CRISPR is the technology that enables gene-editing (GE), a way of selectively breeding crops by removing certain genetic material, but without introducing foreign genetic as is the case in genetic modification or GMO technology. Its application in agriculture is highly anticipated and two companies are set to debut GE products in the near future.
Put very simply, CRISPR tools have two main features; the nuclease or enzymes that act like a pair of scissors to make cuts in a strand of DNA; and the guide RNA, which guides that enzyme to the right place on the DNA.
Join Us! Sign up for our next fund here.
Inscripta announced its first CRISPR enzyme, CRISPR-MAD7, in December and is giving away the enzyme for commercial, academic, or R&D use. Inscripta charges a fee for reselling the enzyme itself, for certain high-value applications, and for custom enzyme development. CRISPR Cas9, a widely publicized CRISPR enzyme, is already free to academic researchers, so providing the enzyme for commercial development is what’s new here. Further, Ness says that the royalties charged in relevant cases are below the industry standard.

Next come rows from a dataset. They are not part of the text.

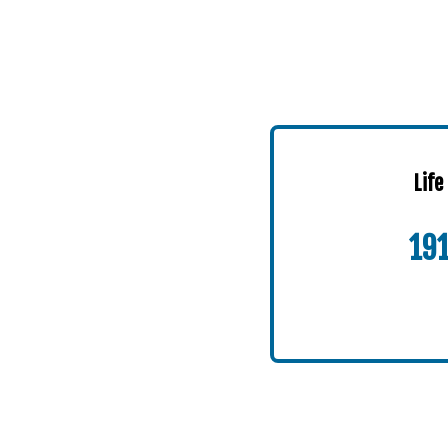
Life
19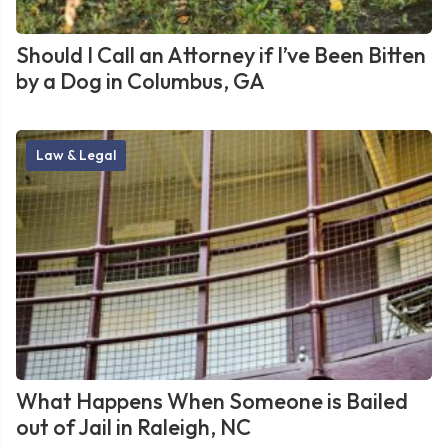
Should I Call an Attorney if I’ve Been Bitten
by a Dog in Columbus, GA
Law & Legal
What Happens When Someone is Bailed
out of Jail in Raleigh, NC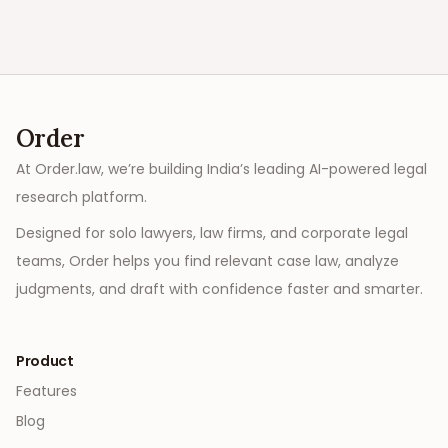
Order
At Order.law, we’re building India’s leading AI-powered legal
research platform.
Designed for solo lawyers, law firms, and corporate legal
teams, Order helps you find relevant case law, analyze
judgments, and draft with confidence faster and smarter.
Product
Features
Blog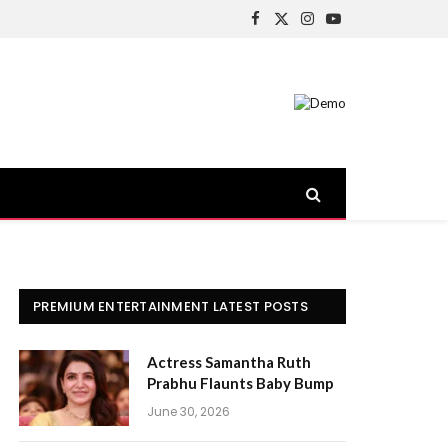
Facebook
X
Instagram
YouTube
(Twitter)
PREMIUM ENTERTAINMENT LATEST POSTS
Actress Samantha Ruth
Prabhu Flaunts Baby Bump
June 30, 2026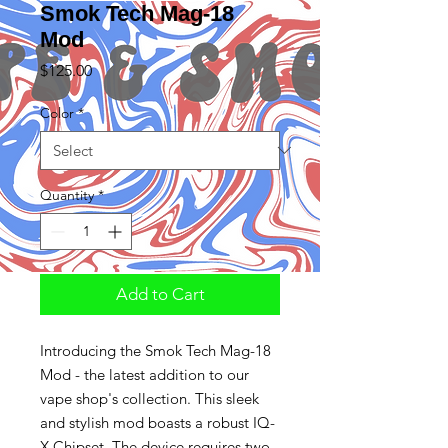
Smok Tech Mag-18
Mod
Price
$125.00
Color
*
Quantity
*
Add to Cart
Introducing the Smok Tech Mag-18
Mod - the latest addition to our
vape shop's collection. This sleek
and stylish mod boasts a robust IQ-
X Chipset. The device requires two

Startup companies using CRISPR and other gene editing tools include Caribou Biosciences, which was founded by one of the inventors of CRIPSR Cas-9, is developing waxy corn; Calyxt that’s developing canola oil with a healthier fat composition and wheat with more fiber; AgGenetics, which is developing heat-resistant cattle with lighter-colored fur, and Benson Hill Biosystems (BHB) that has developed a completely new tool — CRISPR 3.0.
New gene-editing options are particularly important as the intellectual property and rights regarding CRISPR Cas9 are still somewhat uncertain, Benson Hill Biosystems CEO Matt Crisp told AgFunderNews in September. (Both the Broad Institute and Berkeley University claim to have invented or discovered parts of the process.) Jennifer Doudna, one of the inventors who was based at Berkeley, founded Caribou Biosciences, which is the only startup licensed to use CRISPR Cas9 in agriculture. Caribou has partnered with DuPont Pioneer to use the technology and DuPont will bring its first GE product, a new waxy corn, to market in 2020.
Crisp has said that making BHB’s new gene-editing platforms CRISPR 2.0 and CRISPR 3.0 (which received a patent last week) affordable in order to lower the barrier to entry and stoke innovation in the gene-editing space is a priority.
Inscripta is taking this a step farther with the understanding that if it wants to sell the tools, they’ll need to build a market first.
“One of the first emails we got [after releasing CRISPR-MAD7] was from an R&D director that said this was going to enable his business to live because they were trying to get access to the enzyme and the terms being discussed were back-breaking.”
Inscripta will use the new funding to expand its research capabilities and strengthen its internal team of high-performing research experts.
“With Inscripta we have the opportunity to unlock that potential at an even faster rate for genome writing. Broad dissemination of Inscripta’s highly multiplexed, cost-efficient, easy-to-use platform will help unleash the next generation of scientific discovery,” said Bryan Roberts, partner at Venrock and member of the Inscripta board of directors.
Last year the company raised a $23 million Series B round preceded by a $6 million Series A in 2016. Total funding for the company is $84.5 milllion.